La Fabrique à menus : des idées de recettes équilibrées

« Qu’est-ce qu’on mange ce soir ? ». Marre d’être en panne d’idées pour cuisiner ses repas ? L’Inpes lance La Fabrique à menus, un générateur de menus diététiques pour inspirer les Français et les aider à mieux manger au quotidien.

0
10900
La Fabrique à menus, ce sont 2 300 recettes et plus d'un million de combinaisons possibles. ©DR

 Difficile de varier les menus quand on est pris dans les tracas du quotidien. Dans le cadre du Programme national nutrition santé (PNNS), l’Inpes (Institut national d’éducation pour la santé) a mis en ligne un générateur de menus diététiques sur le site www.mangerbouger.fr : La Fabrique à menus.

Comment marche « La Fabrique des menus » ?

Il suffit d’indiquer le nombre de personnes (entre 1 et 8) et le nombre de jours (entre 2 et 7), et des idées de menus apparaissent. « Entrée, plat, dessert » ou « Plat, dessert », c’est à l’utilisateur de choisir.

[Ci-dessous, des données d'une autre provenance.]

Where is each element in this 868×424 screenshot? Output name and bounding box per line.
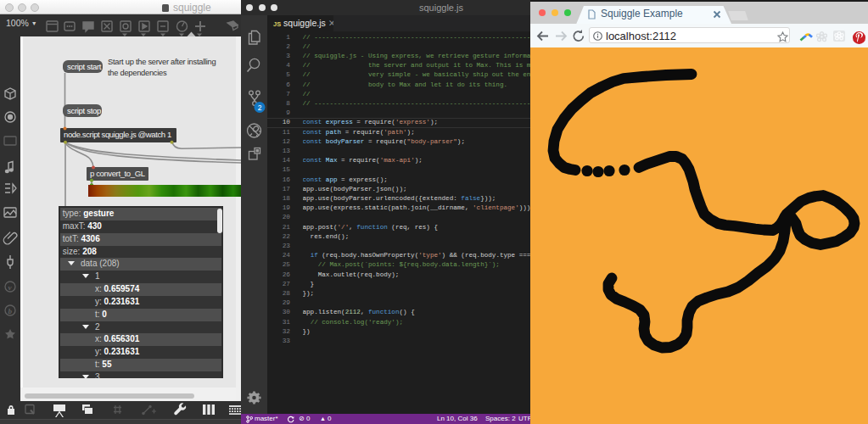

Il peut aussi cocher l’option « sans porc » ou « repas express » s’il n’a pas beaucoup de temps à consacrer à la préparation.

Les repas proposés intègrent les 9 repères nutritionnels du PNNS, le but étant d’avoir une alimentation équilibrée. En tout, la Fabrique des menus soumet 2 300 idées de recettes, avec plus d’un million de combinaisons possibles.

L’application mobile « La Fabrique à menus »

Lorsque l’on a son menu pour la semaine, on peut le placer dans ses favoris ou bien l’imprimer. On peut aussi s’abonner gratuitement pour recevoir son menu par mail chaque semaine. L’onglet « Liste des courses » offre le détail des ingrédients à se procurer pour la composition des menus, classés selon les rayons dans lesquels on les trouve en supermarché, et précisant entre parenthèses la quantité nécessaire.

La Fabrique à menus n’intègre pas encore les régimes spéciaux comme les allergies ou l’intolérance au gluten. Une application mobile (Iphone, Android) sera aussi disponible prochainement. L’Inpes espère ainsi améliorer l’état de santé général en France. Une bonne nutrition réduit considérablement le risque de maladies cardio-vasculaires, d’obésité, d’ostéoropose ou de diabète de type 2.